Money savings from a new round of BRAC would be enough to buy 22 F-18 Hornet fighter jets or four Virginia-class submarines, according to McClintock. It also could buy another large batch of F-35 stealth fighters.
“BRAC reduces fixed costs they would have with infrastructure,” said Frederico Bartels, policy analyst for defense budgeting at the Heritage Foundation, a Washington think tank. “That is the only way at getting at those fixed costs because there are a long of congressional limitations placed on what DoD can do with its physical infrastructure.”
Heritage Foundation supports a new round of BRAC to “right-size” the DOD infrastructure, saying it would allow the Pentagon to do “a rigorous and transparent review of its current and future infrastructure needs, including closing bases and facilities as appropriate.” Even so, the conservative think tank also believes “some excess infrastructure may be worth keeping, as a hedge against future needs.”
Some of the opposition for another round of base closures comes from lawmakers who say the costs of consolidation are too high and that local communities depend on these bases for their livelihood.

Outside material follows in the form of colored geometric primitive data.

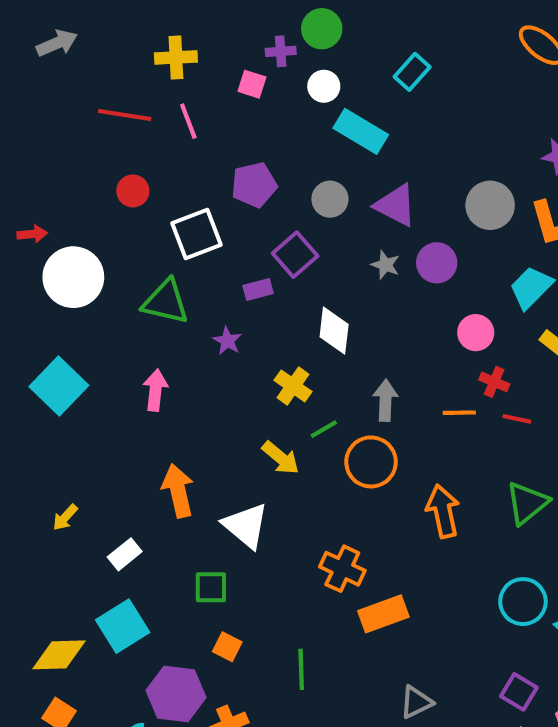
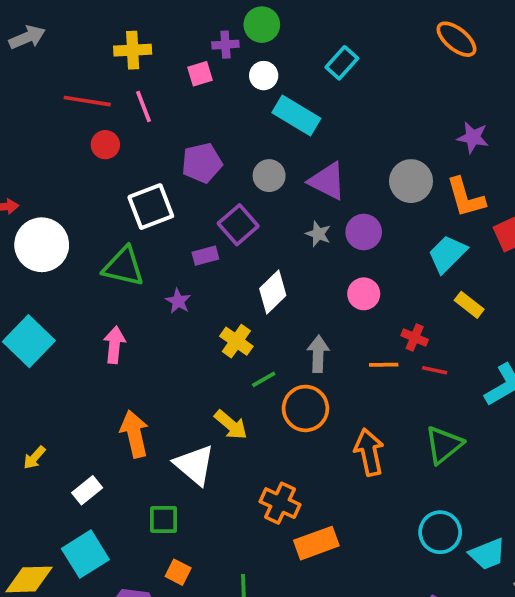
pink square: (252, 84) -> (200, 74), turned -35
red circle: (133, 191) -> (105, 145), moved
white diamond: (334, 331) -> (273, 292), turned 39
pink circle: (476, 333) -> (364, 294), moved
yellow arrow: (281, 458) -> (231, 425), moved

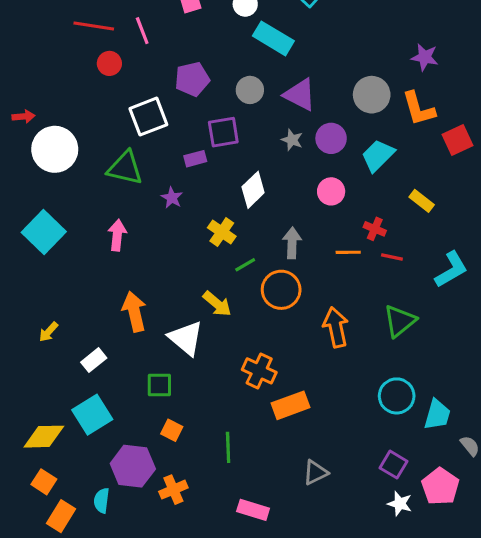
purple square: (238, 225) -> (223, 132), turned 32
cyan trapezoid: (447, 254) -> (378, 156), moved
cyan trapezoid: (487, 554) -> (437, 415), turned -52

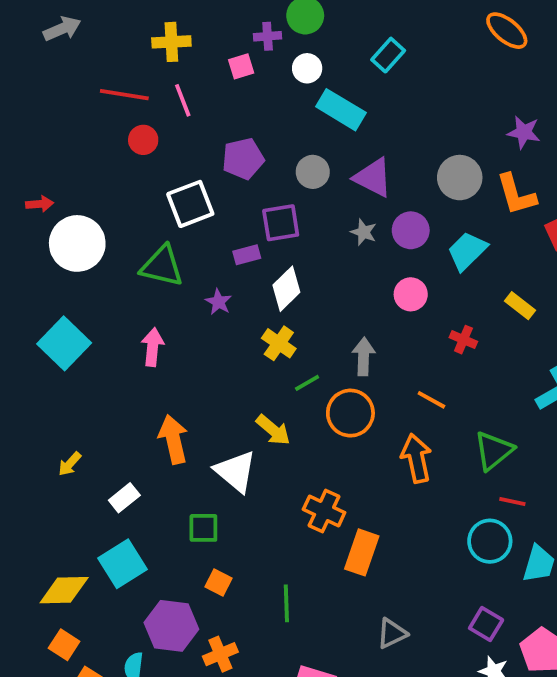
white diamond: (253, 190) -> (286, 289), moved
orange line: (348, 252) -> (431, 400), moved, turned 30
red line: (392, 257) -> (512, 502), moved
orange rectangle: (290, 405) -> (362, 552), turned -51

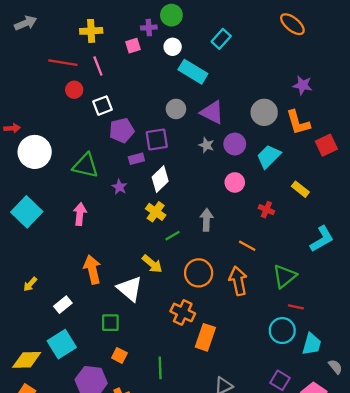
purple pentagon: (243, 159) -> (122, 130), moved
white square: (190, 204) -> (102, 106), moved, size x0.7
orange circle: (350, 413) -> (199, 273), moved

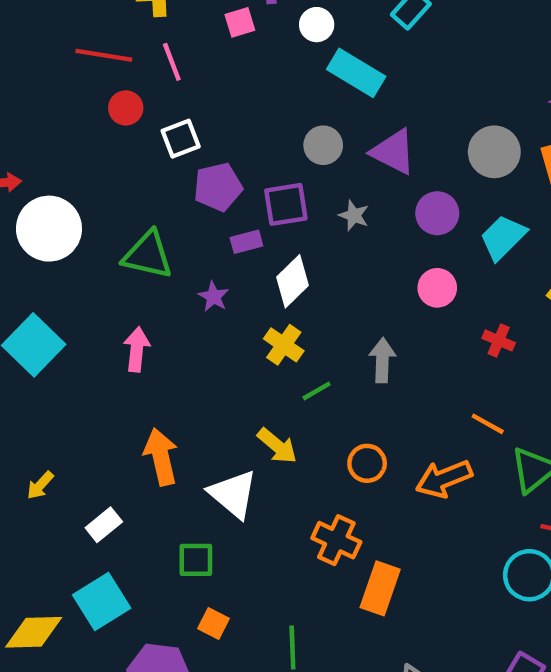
gray star: (206, 145) -> (354, 215), moved
orange line: (247, 246) -> (488, 424), moved
orange circle: (199, 273) -> (367, 463), size x0.7
orange arrow: (238, 281) -> (444, 479), turned -100

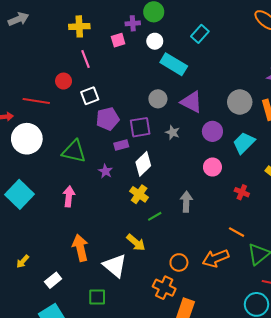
red line: (104, 55) -> (36, 101), moved
orange circle: (367, 463) -> (179, 262), moved

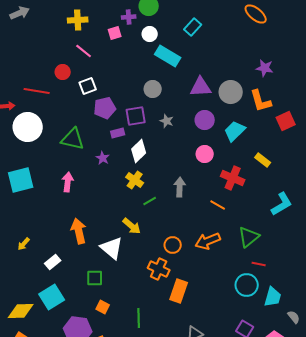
pink line: (86, 59) -> (84, 51), turned -30
purple triangle: (191, 102) -> (201, 87), moved, turned -30
red cross: (242, 192) -> (233, 178), size x1.6
cyan square: (19, 194) -> (21, 180), turned 32
orange line: (237, 232) -> (218, 205), moved

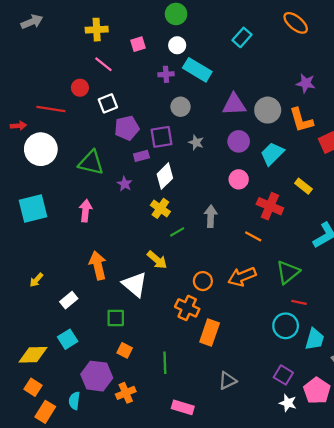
purple cross: (129, 17) -> (166, 74), moved
cyan rectangle: (193, 27) -> (242, 37), moved
cyan square: (52, 297) -> (68, 339), size x0.7

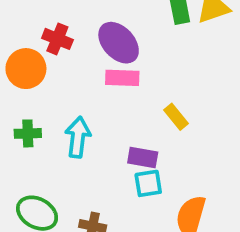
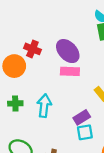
purple rectangle: (143, 158) -> (82, 117), turned -42

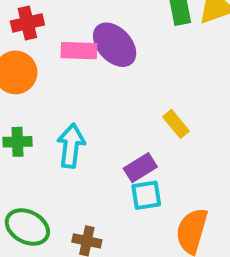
red cross: (32, 49) -> (27, 23), moved, turned -35
pink rectangle: (70, 71) -> (79, 51), moved

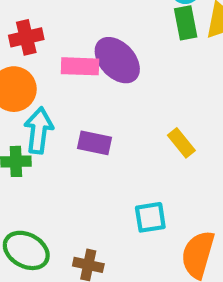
cyan arrow: (71, 146) -> (39, 130), moved
purple rectangle: (140, 168) -> (94, 143), moved, turned 44

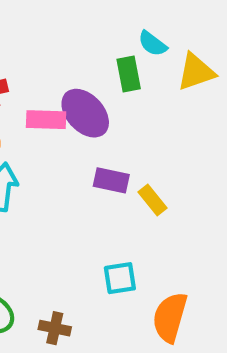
green rectangle: (186, 23) -> (129, 74), moved
purple rectangle: (94, 143) -> (111, 180), moved

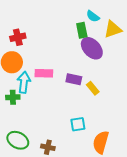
purple ellipse: (85, 113) -> (92, 48), moved
pink rectangle: (46, 120) -> (44, 73), moved

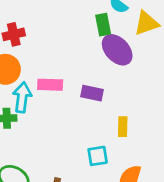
yellow rectangle: (93, 88) -> (123, 127), moved, turned 40

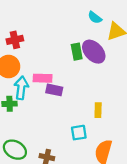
green rectangle: (103, 25) -> (77, 52), moved
purple rectangle: (92, 93) -> (54, 90), moved

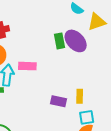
purple rectangle: (54, 90) -> (59, 101), moved
cyan square: (79, 133) -> (87, 117), moved

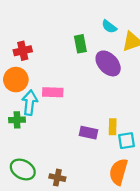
green rectangle: (60, 41) -> (80, 44), moved
cyan square: (87, 117) -> (127, 141), moved

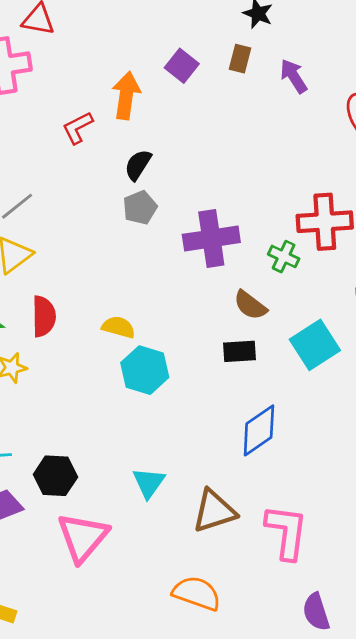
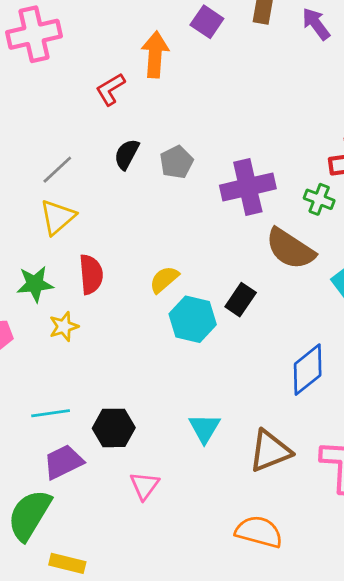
black semicircle: (138, 165) -> (127, 154), moved
brown semicircle: (250, 305) -> (290, 249), size x1.5
yellow semicircle: (118, 327) -> (164, 279), turned -52
black rectangle: (240, 351) -> (241, 300), moved, turned -48
pink triangle: (83, 537) -> (144, 486), size x0.6

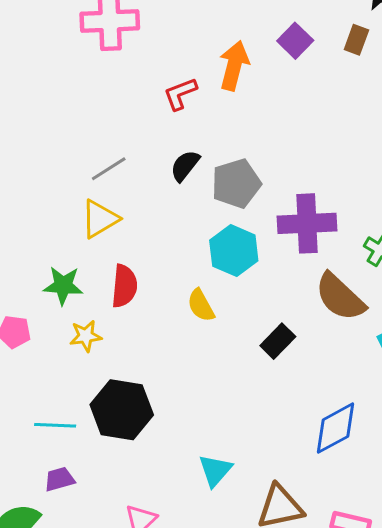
gray pentagon: (176, 162) -> (236, 184), size x1.4
yellow semicircle: (164, 279) -> (201, 305), turned -88
cyan hexagon: (193, 319) -> (234, 251), moved
black hexagon: (114, 428) -> (122, 410), moved, size x1.4
purple trapezoid: (63, 462) -> (59, 479), size x0.7

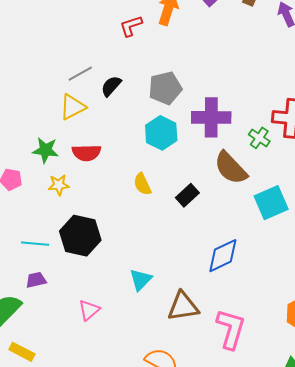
black semicircle: (185, 166) -> (111, 86), moved
red semicircle: (124, 286) -> (87, 153), turned 80
yellow semicircle: (201, 305) -> (142, 184), moved

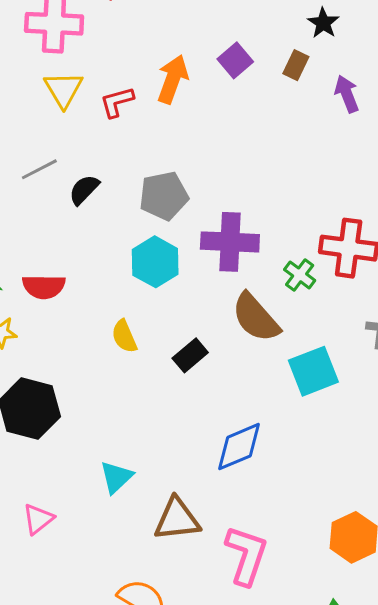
yellow triangle: (73, 107) -> (63, 89), moved, turned -36

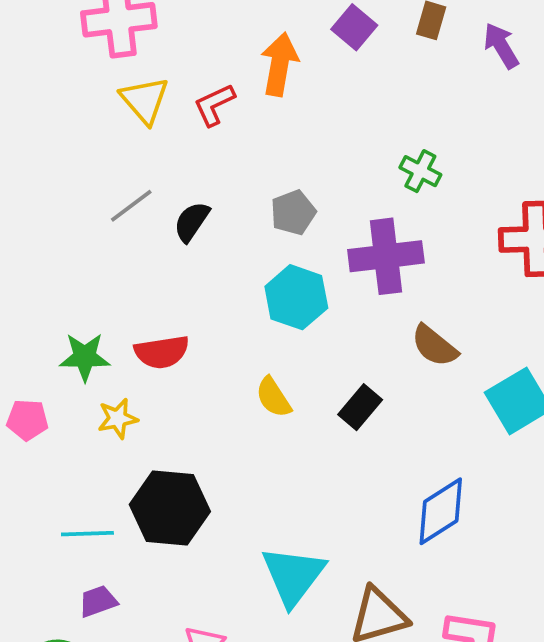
gray pentagon: (164, 196) -> (293, 213), size x0.7
green cross: (300, 275) -> (420, 171), moved
brown semicircle: (256, 318) -> (434, 346), size x0.7
cyan triangle: (116, 477) -> (293, 576), size x1.5

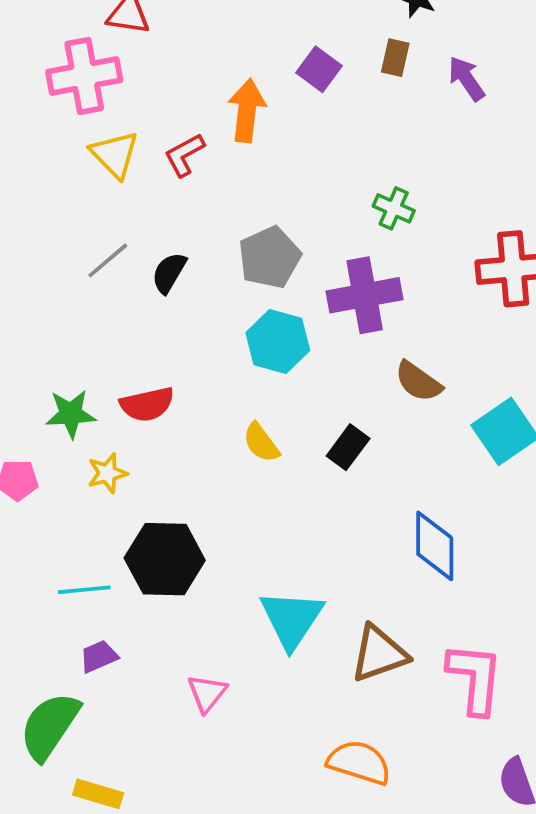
gray pentagon: (293, 213) -> (269, 257), size x1.4
blue diamond: (441, 511) -> (435, 546), turned -54

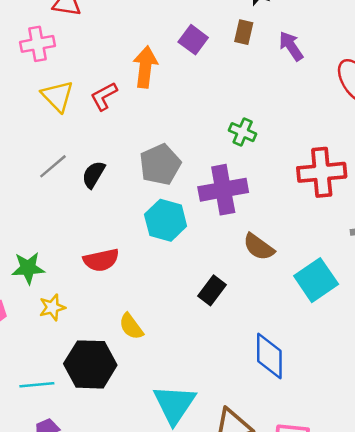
pink cross: (84, 76) -> (37, 44), size x0.7
red semicircle: (147, 404) -> (101, 260), moved
yellow semicircle: (261, 443) -> (131, 326), moved

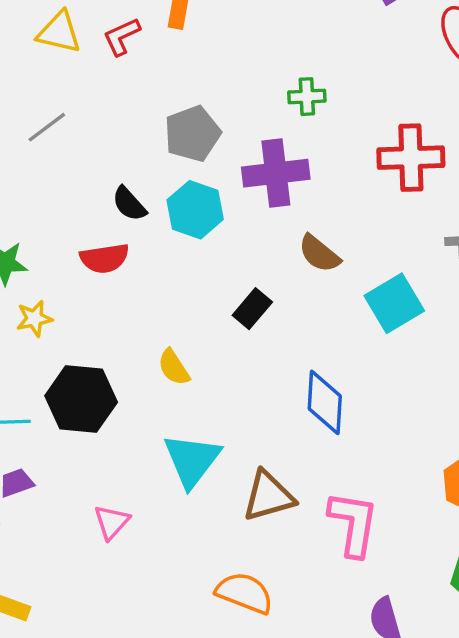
yellow triangle: (58, 96) -> (59, 32), turned -36
green cross: (243, 132) -> (307, 97), turned -30
black semicircle: (93, 174) -> (129, 204), moved, turned -76
yellow semicircle: (131, 326) -> (174, 367), moved

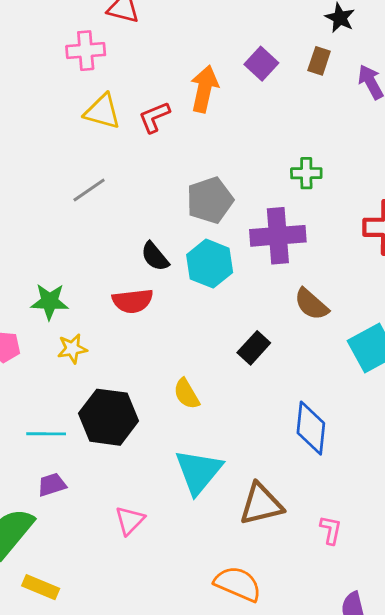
pink L-shape: (353, 524) -> (331, 530), size x0.5

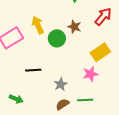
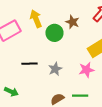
gray star: (61, 84) -> (55, 69), moved

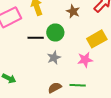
green circle: (54, 33) -> (55, 33), moved
black line: (30, 64) -> (36, 38), moved

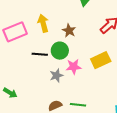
brown star: (73, 11) -> (69, 31), moved
pink star: (85, 60) -> (74, 67), moved

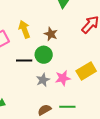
yellow rectangle: (101, 60) -> (86, 71), moved
pink star: (74, 67) -> (63, 78), moved

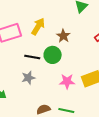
yellow arrow: (24, 29) -> (38, 26), turned 42
gray star: (43, 80) -> (28, 78), moved

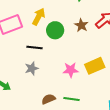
brown star: (63, 36) -> (81, 25), moved
green circle: (53, 55) -> (55, 30), moved

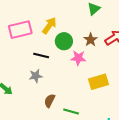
pink star: (71, 70) -> (78, 58), moved
brown semicircle: (48, 99) -> (50, 101), moved, turned -48

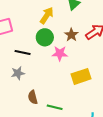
yellow arrow: (49, 26) -> (47, 15), moved
brown semicircle: (50, 101) -> (33, 97), turned -40

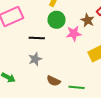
brown star: (71, 35) -> (88, 20), moved
brown semicircle: (33, 97) -> (53, 81), turned -40

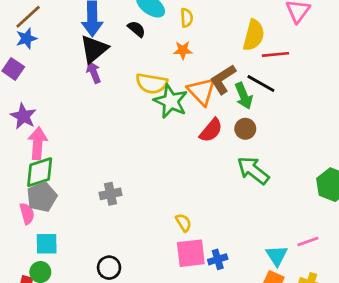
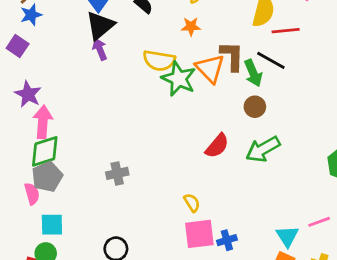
brown L-shape: (223, 79) -> (232, 56), turned 124
red semicircle: (211, 130) -> (217, 146), moved
green arrow: (253, 170) -> (263, 149), turned -68

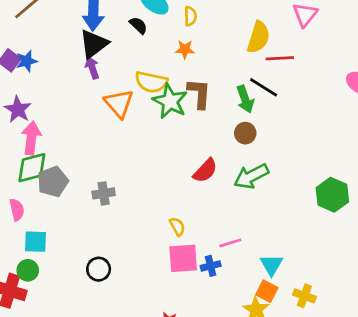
blue star: (31, 15) -> (27, 61), moved
brown L-shape: (232, 56) -> (199, 94), moved
orange triangle: (210, 68) -> (119, 103), moved
gray pentagon: (47, 177) -> (53, 182), moved
pink line: (319, 222) -> (230, 243), moved

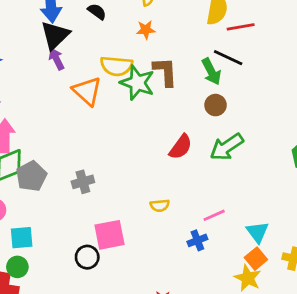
yellow semicircle: (177, 227) -> (160, 206), turned 120
pink square: (183, 258) -> (109, 235), moved
orange square: (267, 291) -> (256, 259), turned 30

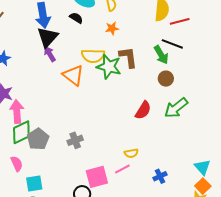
pink line: (214, 215) -> (122, 169), moved

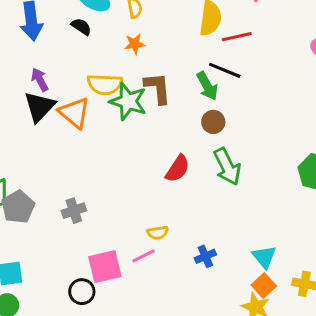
black triangle: (47, 37) -> (39, 107), moved
green arrow: (176, 108) -> (227, 167), turned -80
blue cross: (160, 176) -> (205, 256), moved

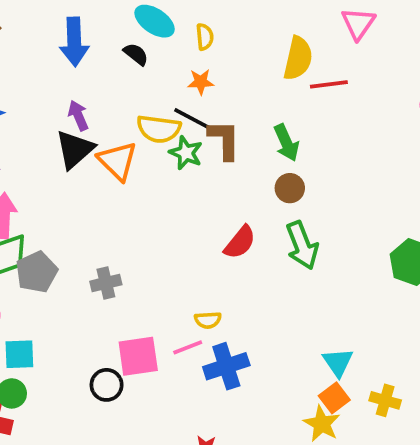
black line: (225, 70) -> (193, 119), moved
green star: (128, 101) -> (186, 153), size x0.7
blue cross: (205, 256) -> (226, 366), moved, size x1.6

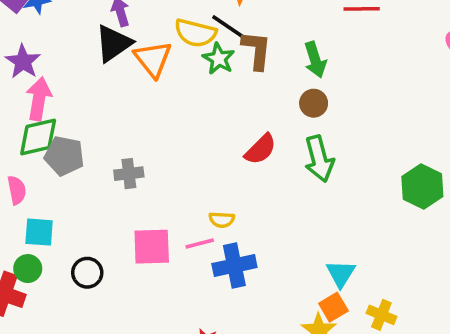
gray pentagon: (37, 272) -> (64, 156), turned 30
black circle: (107, 385) -> (87, 273), moved

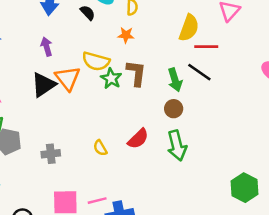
black line: (229, 27) -> (199, 72), moved
black triangle: (113, 43) -> (44, 85), moved
green hexagon: (422, 186) -> (244, 188), moved
yellow semicircle: (222, 220) -> (100, 148), moved, turned 56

Mandy Smithberger, director of the Straus Military Reform Project at the Project on Government Oversight, said the federal government usually helps communities adjust to base closures. She also said a U.S. Government Accountability Office study found that communities closed under the last BRAC round in 2005 actually did better under the Great Recession than average communities across the country.
“There are ways to have soft landings,” said Smithberger.